The business models of the past are fast transforming. People are using websites that have developed “sharing” models to gain access to products and services, and this is having a significant impact on the business models of the past that we are all used to. From booking a hotel or finding a taxi, or even a person to do some chores for you, companies like Airbnb, Uber and TaskRabbit are transforming everything, and in the process creating a so-called “sharing economy”.
The “sharing economy” is something of a lie in some cases. Writing for NEF in 2015, Duncan McCann points out that:
“If I offered to share my cake with you and then I charged you money for a slice, would I have really shared it with you at all? No: It would be selling.”

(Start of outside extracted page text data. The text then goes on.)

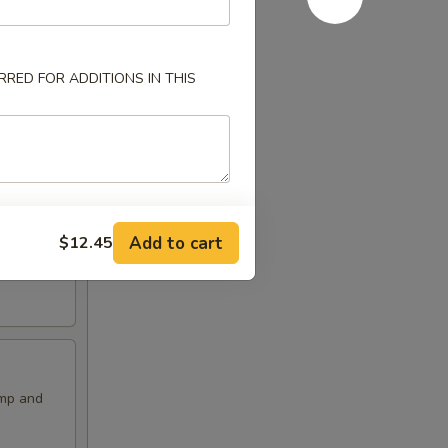
RED FOR ADDITIONS IN THIS
Add to cart
$12.45
imp and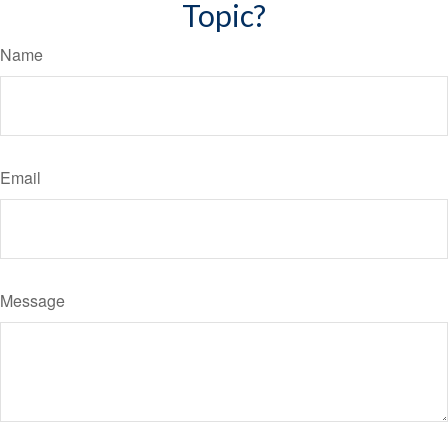
Topic?
Name
Email
Message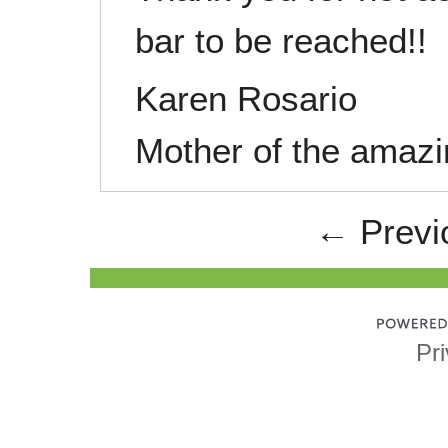
bar to be reached!!
Karen Rosario
Mother of the ama
← Previ
Pri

Airbnb does not really allow people to share their houses. Rather, it allows people to make money from renting rooms out, which they might otherwise find hard to do. This is achieved through technology platforms that allow people looking for services to link up with people that have services to offer. As argued, this is not “sharing” and there needs to be a much more effective term to explain it, because sharing is the wrong term.
From all corners of the planet people are voicing out their concerns about the real intentions of projects like Airbnb or Uber and how it is affecting jobs and workers rights. That is the case of the book “Raw Deal”, written by Steven Hill, that focuses particularly in the American case.
Real Sharing Economy
It is explained that the sharing economy is genuine where people do offer skills, information and knowledge or other items to each other in a manner that generates increased value for all parties. There are genuine examples of this out there already. These include tool lending libraries and websites such as Couchsurfing. Such platforms provide individuals the chance to connect and exchange with one another without involving payment at all. Yet such services do not comprise very much of the so-called “sharing economy”. Instead they are part of the “online exchange market economy”.

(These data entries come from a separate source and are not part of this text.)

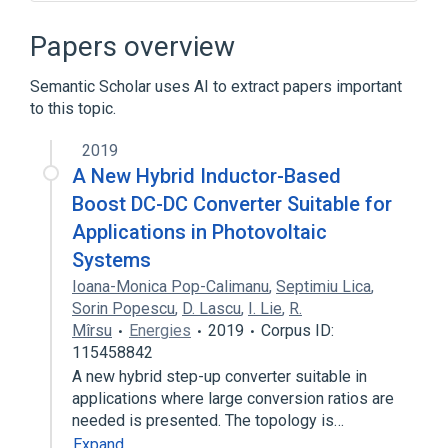
Broader
(
4
)
Papers overview
Business process
Business software
Semantic Scholar uses AI to extract papers important
Software development process
to this topic.
Usability
2019
Customer support
A New Hybrid Inductor-Based
Outline of human–computer interaction
Boost DC-DC Converter Suitable for
User experience design
Applications in Photovoltaic
User interface design
Systems
Expand
Ioana-Monica Pop-Calimanu
,
Septimiu Lica
,
Sorin Popescu
,
D. Lascu
,
I. Lie
,
R.
Mîrsu
Energies
2019
Corpus ID:
115458842
A new hybrid step-up converter suitable in
applications where large conversion ratios are
needed is presented. The topology is…
Expand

The argument is presented that there is such a thing as a “bad sharing economy” which includes not just Uber and Airbnb but also Facebook and YouTube. What they do is take value offered by their users and make revenues from it. In all cases, these organisations would be valueless if people did not share videos, rent rooms or cars or change status updates. All of these companies work to get value from users, and they do not have an interest in sharing per se. It is even argued that Airbnb and Uber are focused on building monopolies. Some have even touted such organisations as “Deathstar platforms” due to the destruction they bring, rather than really creating value.
For individuals they offer value because people can get stuff cheaper or in some cases, for free, and it puts to use stuff that might otherwise not have been used. However, they create problems in and of themselves.
Some example problems are cited to be the San Francisco property market, as people want to buy homes, but struggle to get access to them due to people buying them for Airbnb use. There is also an argument that Uber has led to the situation where 10,000 extra cars are on the roads. Another huge challenge is the fact that while people can make money from offering these services when the going is good, they are in fact not actually employed and miss out on benefits that come with employment.
They also face risks if anything changes with the platform they work through. All of these are challenges that need to be surmounted. It is quite unclear what the benefits will be, and it is shown that Uber is avoiding any contractual regulations. Nonetheless they do provide some form of work for some people, so it is not all bad.
People using the new platforms find them to be “good” because they get better deals than they might have had in the past. Yet they clearly do present problems that are not being properly addressed. Uber has been banned in some cities for the problems it creates. There are notions in other places that cooperative platforms are being developed.
In these cases, there is much more genuine sharing – of information, income and power. It is argued that true cooperation should be encouraged through tax advantages or legal advice, and this could be helpful in cutting back on monopolies generated by corporates like Airbnb and Uber. This could lead to true sharing, rather than “bad” sharing.